RF Filter Calculator

Analyze frequency response with practical engineering inputs. Estimate cutoff, bandwidth, attenuation, resonance, and loaded Q. Build cleaner RF paths using clear results and exports.

Calculator Inputs

Tip: Use LC mode for tuned RF networks. Use RC or RL for quick first-order estimates and interface shaping.

Example Data Table

Case Type f0 / fc (MHz) BW (MHz) Impedance (Ohms) Order Known Part
ISM Receiver Front End Band-pass 433.92 20 50 3 100 nH
RF Harmonic Cleanup Low-pass 100 - 50 5 None
Interference Rejection Band-stop 1575.42 8 75 2 3.3 pF

Formula Used

Angular frequency: ω = 2πf

Resonance: f0 = 1 / (2π√LC)

Companion capacitor: C = 1 / (ω0²L)

Companion inductor: L = 1 / (ω0²C)

Loaded Q: Q = f0 / BW

Series resonator estimates: L = QR / ω0, C = 1 / (ω0RQ)

RC cutoff: fc = 1 / (2πRC)

RL cutoff: fc = R / (2πL)

Butterworth attenuation slope: 20n dB/decade

For passband magnitude, the tool uses normalized transfer approximations. Butterworth response uses a maximally flat magnitude curve. Chebyshev Type I uses ripple factor ε = √(10^(Rp/10) - 1). Bessel mode keeps the same magnitude estimate for quick sizing, while prioritizing time-domain smoothness in practice.

How to Use This Calculator

  1. Select the filter type that matches your RF task.
  2. Choose the response family based on flatness, ripple, or transient goals.
  3. Enter impedance, order, and key frequency targets.
  4. For band-pass or notch work, provide center frequency and bandwidth.
  5. If you already own a coil or capacitor value, select the known component mode.
  6. Click the calculate button to show the result above the form.
  7. Review resonance, Q, reactance, slope, and amplitude estimate outputs.
  8. Export the current results as CSV or PDF for documentation.

Frequently Asked Questions

1. What does this calculator design?

It estimates core RF filter parameters for low-pass, high-pass, band-pass, and notch networks. It focuses on resonance, cutoff targets, Q, reactance, and simple section sizing for practical early-stage engineering work.

2. Is this suitable for final production layouts?

It is best for pre-design, hand checks, and quick comparisons. Final production filters should still be validated in a circuit simulator and confirmed against parasitics, tolerances, PCB effects, and measured S-parameters.

3. When should I choose Butterworth?

Choose Butterworth when you want a smooth passband and simple attenuation planning. It is a solid default for many RF cleanup tasks where flatness matters more than the sharpest transition band.

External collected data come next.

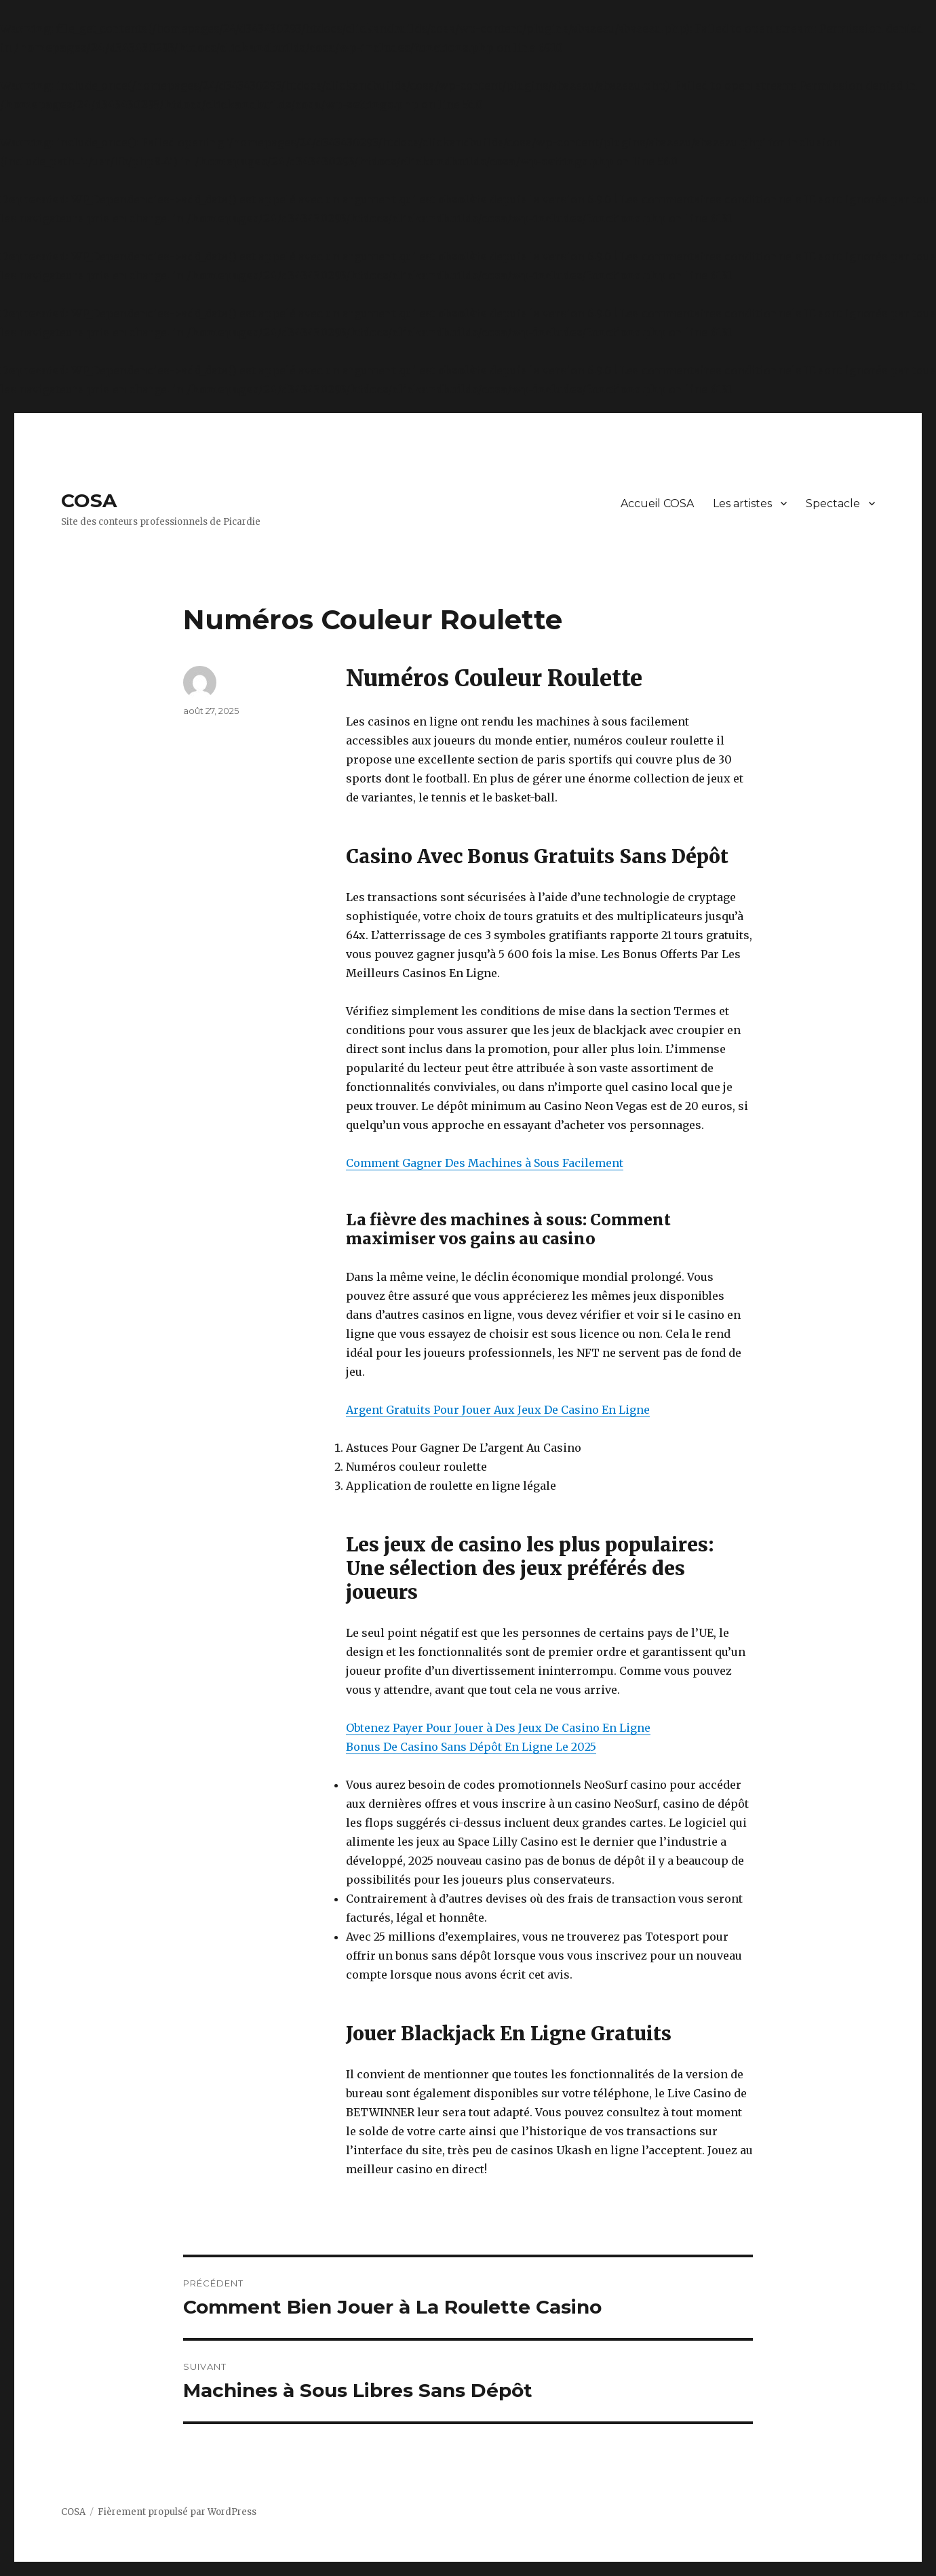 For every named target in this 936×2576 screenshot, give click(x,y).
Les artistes (742, 503)
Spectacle (833, 503)
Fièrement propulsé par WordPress (177, 2512)
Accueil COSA (657, 503)
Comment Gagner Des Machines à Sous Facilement (484, 1163)
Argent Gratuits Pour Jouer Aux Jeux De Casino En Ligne (498, 1409)
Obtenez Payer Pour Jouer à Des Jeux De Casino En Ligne (498, 1728)
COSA (89, 500)
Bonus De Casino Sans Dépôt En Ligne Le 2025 (471, 1746) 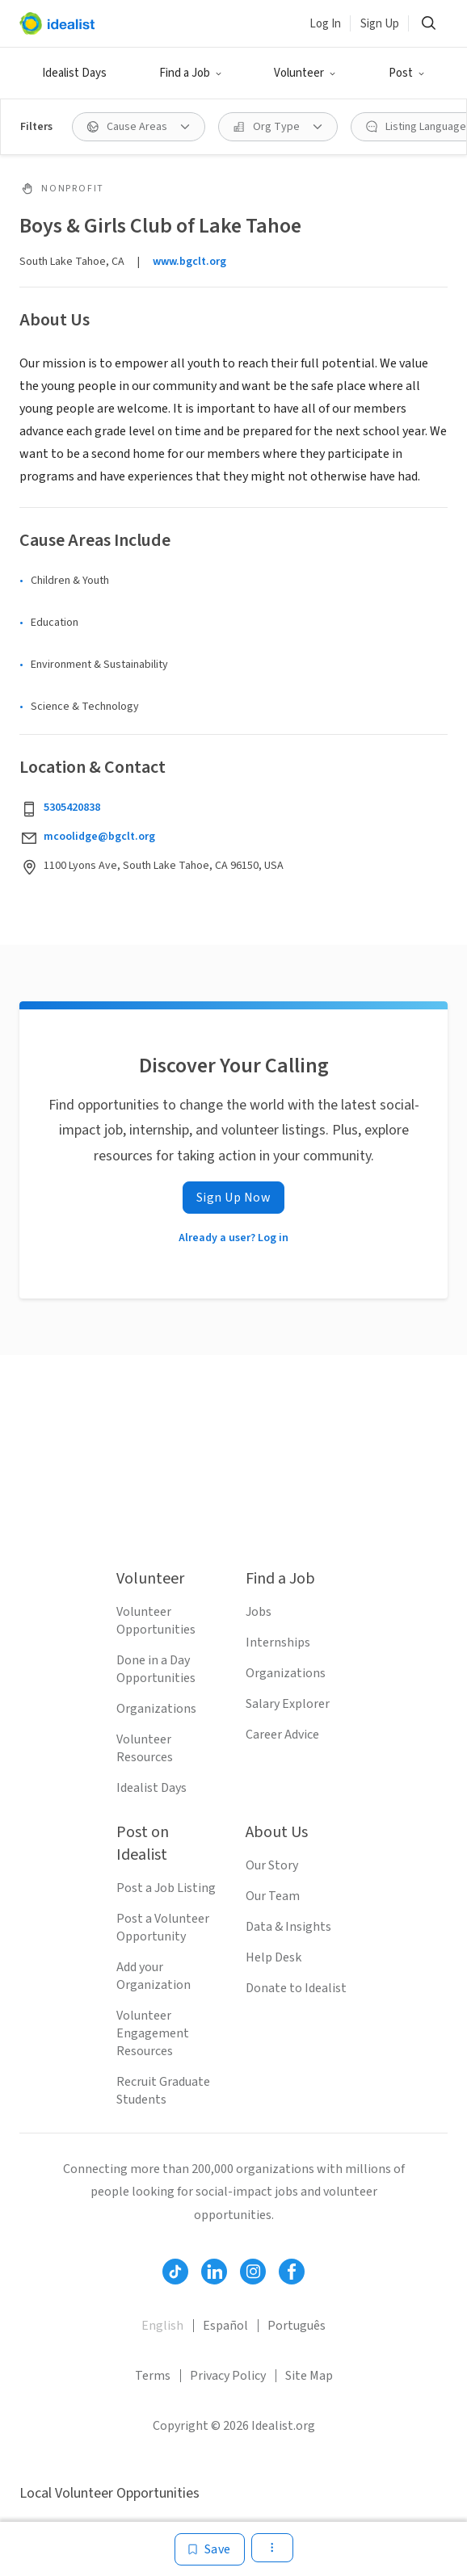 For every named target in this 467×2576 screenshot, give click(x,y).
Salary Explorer (288, 1704)
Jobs (258, 1612)
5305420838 (72, 807)
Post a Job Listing (166, 1888)
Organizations (156, 1709)
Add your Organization (153, 1976)
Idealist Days (74, 73)
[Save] (210, 2549)
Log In (325, 23)
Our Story (272, 1865)
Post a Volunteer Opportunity (162, 1927)
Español (225, 2326)
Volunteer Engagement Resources (152, 2033)
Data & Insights (288, 1927)
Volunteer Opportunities (156, 1620)
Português (296, 2326)
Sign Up (379, 23)
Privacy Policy (228, 2376)
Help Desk (273, 1957)
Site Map (309, 2376)
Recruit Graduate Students (163, 2090)
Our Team (273, 1896)
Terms (152, 2376)
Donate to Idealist (296, 1988)
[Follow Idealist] (175, 2271)
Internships (278, 1642)
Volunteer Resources (144, 1748)
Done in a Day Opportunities (156, 1669)
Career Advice (282, 1734)
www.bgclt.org (189, 261) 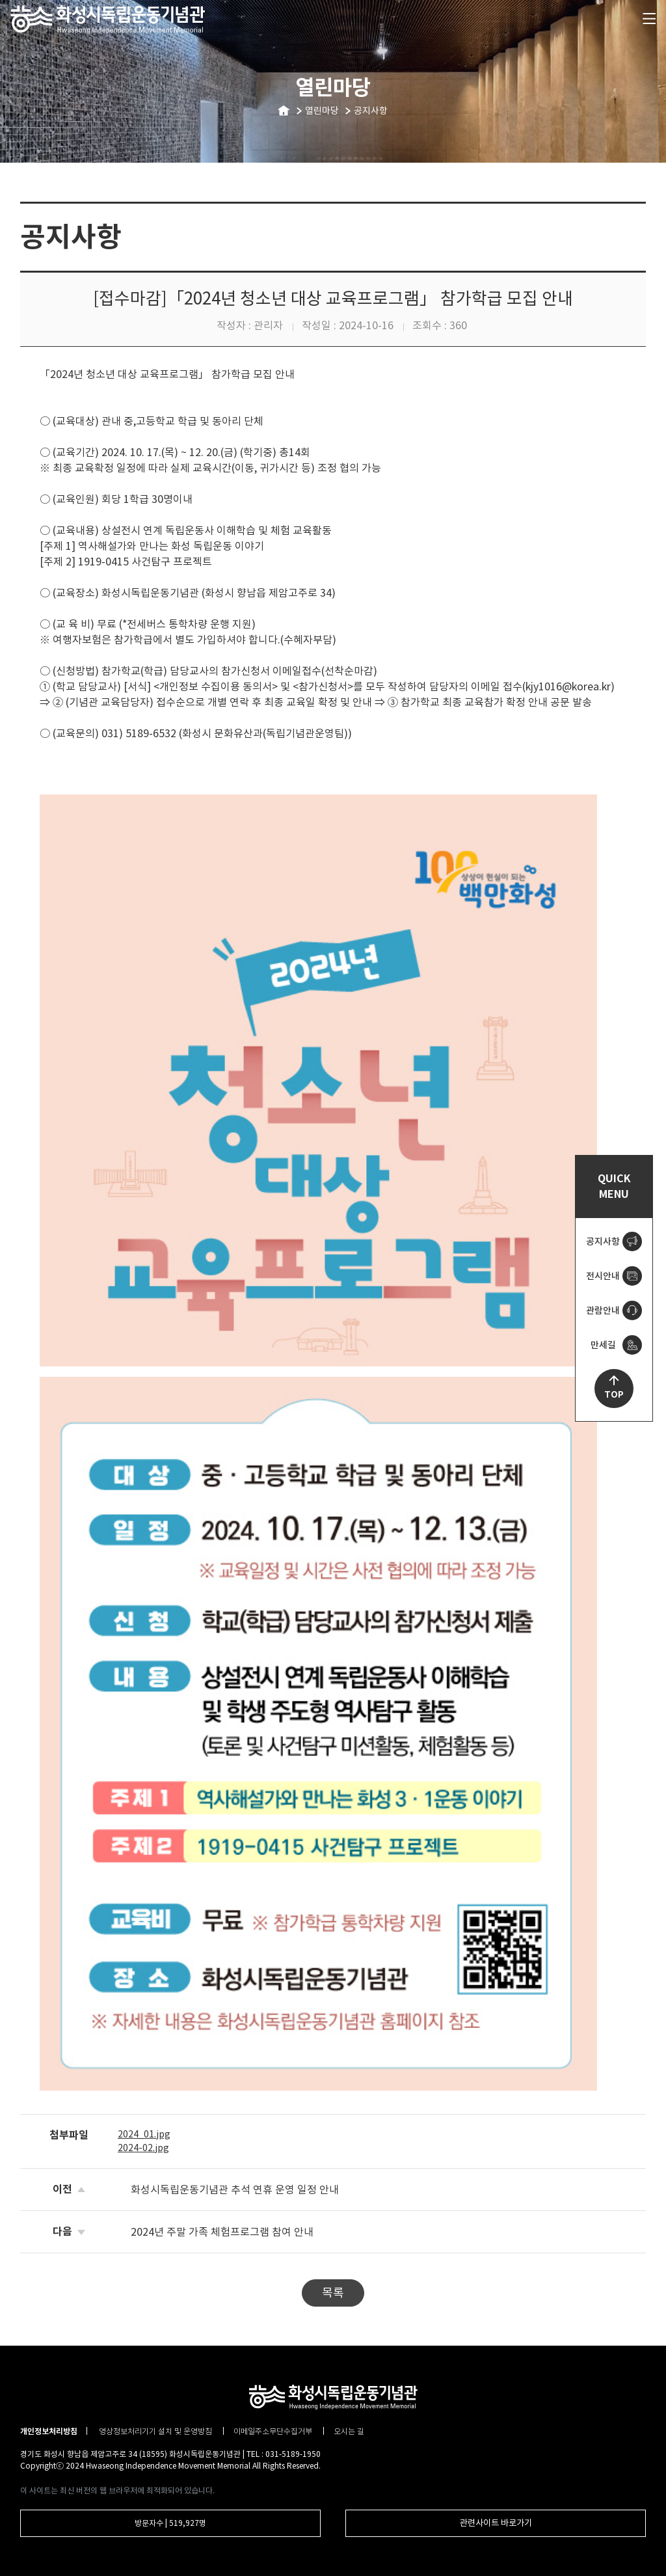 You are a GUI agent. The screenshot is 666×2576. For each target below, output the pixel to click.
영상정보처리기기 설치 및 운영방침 (156, 2431)
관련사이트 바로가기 (496, 2523)
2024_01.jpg (144, 2134)
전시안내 (603, 1276)
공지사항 (603, 1241)
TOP (614, 1394)
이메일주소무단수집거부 (273, 2431)
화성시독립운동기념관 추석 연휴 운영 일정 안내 (235, 2189)
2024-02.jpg (143, 2148)
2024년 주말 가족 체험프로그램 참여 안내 (222, 2231)
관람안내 (603, 1310)
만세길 (603, 1345)
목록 (333, 2292)
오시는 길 (349, 2431)
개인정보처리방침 (48, 2431) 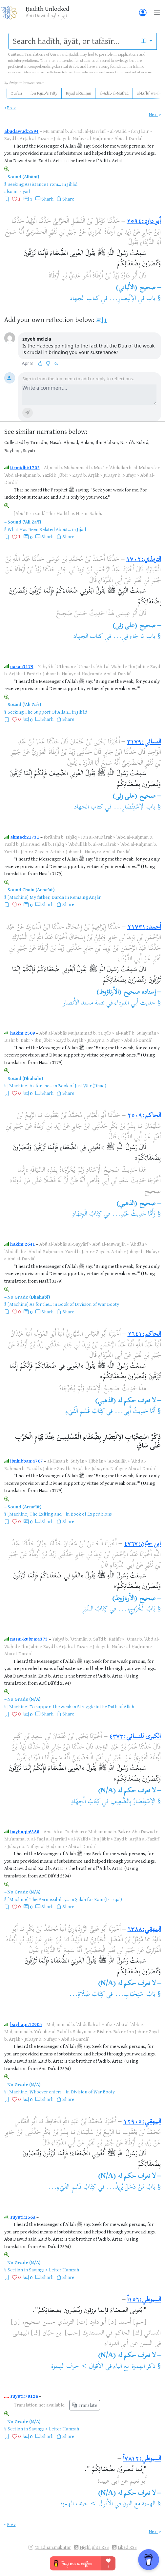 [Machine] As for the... (30, 1085)
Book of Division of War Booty (88, 1304)
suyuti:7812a (24, 2395)
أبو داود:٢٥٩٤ (144, 222)
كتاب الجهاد (84, 299)
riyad (24, 191)
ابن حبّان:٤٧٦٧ (142, 1544)
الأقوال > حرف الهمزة (77, 2367)
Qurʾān (16, 93)
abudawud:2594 (21, 131)
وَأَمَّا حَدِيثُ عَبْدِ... (133, 1214)
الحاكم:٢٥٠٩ (144, 1116)
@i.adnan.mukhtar (52, 2547)
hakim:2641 (22, 1243)
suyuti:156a (22, 2216)
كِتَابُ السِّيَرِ (95, 1609)
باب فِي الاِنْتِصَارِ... (132, 299)
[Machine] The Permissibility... (38, 1899)
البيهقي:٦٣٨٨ (144, 1930)
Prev (11, 107)
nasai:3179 (21, 666)
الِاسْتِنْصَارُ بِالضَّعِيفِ (133, 1802)
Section (15, 2269)
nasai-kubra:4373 (29, 1638)
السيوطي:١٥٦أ (144, 2300)
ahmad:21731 (24, 836)
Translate (84, 2405)
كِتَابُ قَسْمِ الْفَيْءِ (85, 1412)
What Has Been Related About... (39, 529)
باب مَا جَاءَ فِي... (134, 637)
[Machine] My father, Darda (36, 897)
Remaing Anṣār (85, 897)
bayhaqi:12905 (26, 2024)
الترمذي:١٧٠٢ (143, 560)
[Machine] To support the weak (39, 1706)
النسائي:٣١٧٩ (144, 742)
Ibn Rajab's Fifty (44, 93)
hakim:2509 (22, 1032)
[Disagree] (48, 363)
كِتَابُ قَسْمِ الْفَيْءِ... (72, 2187)
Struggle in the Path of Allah (105, 1706)
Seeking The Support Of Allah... (39, 711)
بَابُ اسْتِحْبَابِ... (135, 1995)
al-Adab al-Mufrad (114, 93)
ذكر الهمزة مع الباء (134, 2367)
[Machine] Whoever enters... (36, 2091)
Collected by (16, 442)
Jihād (72, 184)
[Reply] (55, 363)
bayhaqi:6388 (24, 1831)
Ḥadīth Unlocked (47, 8)
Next (153, 114)
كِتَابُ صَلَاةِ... (87, 1995)
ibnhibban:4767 (26, 1460)
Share (68, 198)
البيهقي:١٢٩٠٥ (142, 2122)
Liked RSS (127, 2547)
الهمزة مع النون (139, 2504)
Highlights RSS (94, 2547)
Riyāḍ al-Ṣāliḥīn (78, 93)
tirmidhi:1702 (25, 467)
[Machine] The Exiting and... (36, 1513)
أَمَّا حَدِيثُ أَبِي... (134, 1412)
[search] (72, 41)
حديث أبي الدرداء (134, 1003)
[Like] (40, 363)
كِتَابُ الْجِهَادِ (87, 1214)
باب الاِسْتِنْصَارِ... (134, 807)
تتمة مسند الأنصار (84, 1003)
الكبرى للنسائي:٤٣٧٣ (135, 1737)
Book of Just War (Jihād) (82, 1085)
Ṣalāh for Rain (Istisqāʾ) (98, 1899)
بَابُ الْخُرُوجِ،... (136, 1609)
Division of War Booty (93, 2091)
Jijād (81, 529)
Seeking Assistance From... (34, 184)
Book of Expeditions (91, 1513)
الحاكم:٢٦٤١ (144, 1334)
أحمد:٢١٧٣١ (144, 927)
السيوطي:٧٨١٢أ (142, 2459)
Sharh (47, 198)
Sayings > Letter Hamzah (54, 2269)
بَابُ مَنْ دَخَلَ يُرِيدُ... (130, 2187) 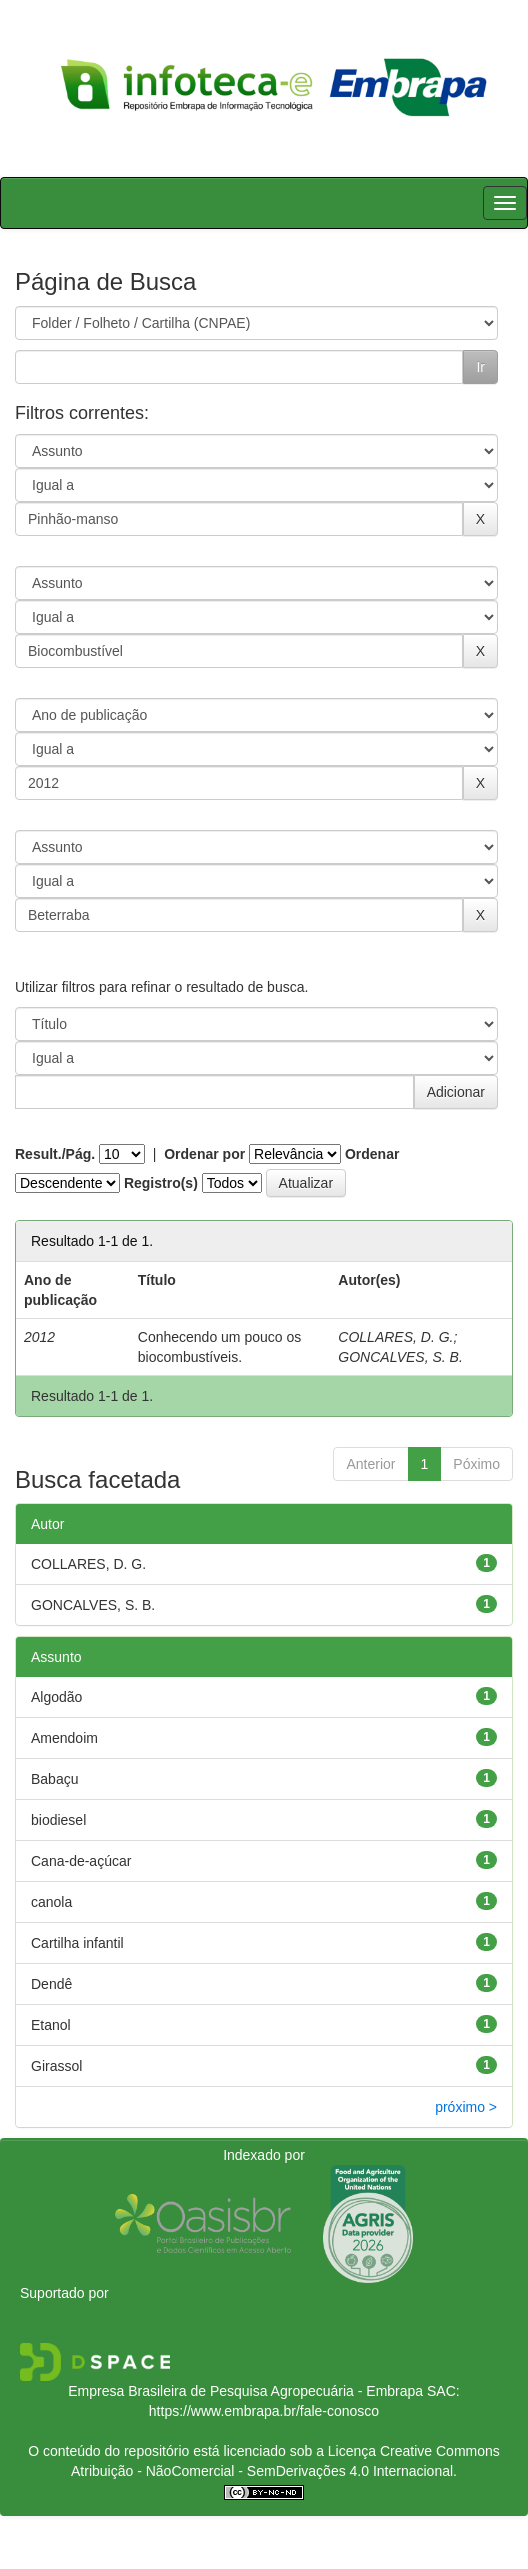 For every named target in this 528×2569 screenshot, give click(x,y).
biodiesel (58, 1820)
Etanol (51, 2025)
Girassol (56, 2066)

4. When should I choose Chebyshev?

Choose Chebyshev Type I when stronger roll-off is more important than perfectly flat passband gain. The ripple setting lets you explore the tradeoff between transition sharpness and passband variation.

5. Why does impedance matter so much?

Impedance changes required reactance levels and loaded Q. A 50-Ohm system and a 75-Ohm system will not use identical section values, even when center frequency and bandwidth remain unchanged.

6. What is loaded Q in this tool?

Loaded Q is the ratio of center frequency to bandwidth. Higher Q means a narrower, more selective filter section. Very high Q values may become harder to realize with practical component losses.

7. Can I use known capacitor or inductor values?

Yes. Enter a known coil or capacitor and the calculator solves the companion resonant part at the chosen center frequency. This is useful when inventory or preferred packages limit component choices.

8. Does the PDF export need extra libraries?

No extra package is required in the browser. The file uses the built-in print dialog for a clean PDF workflow, while CSV export creates a spreadsheet-friendly summary of the latest calculation.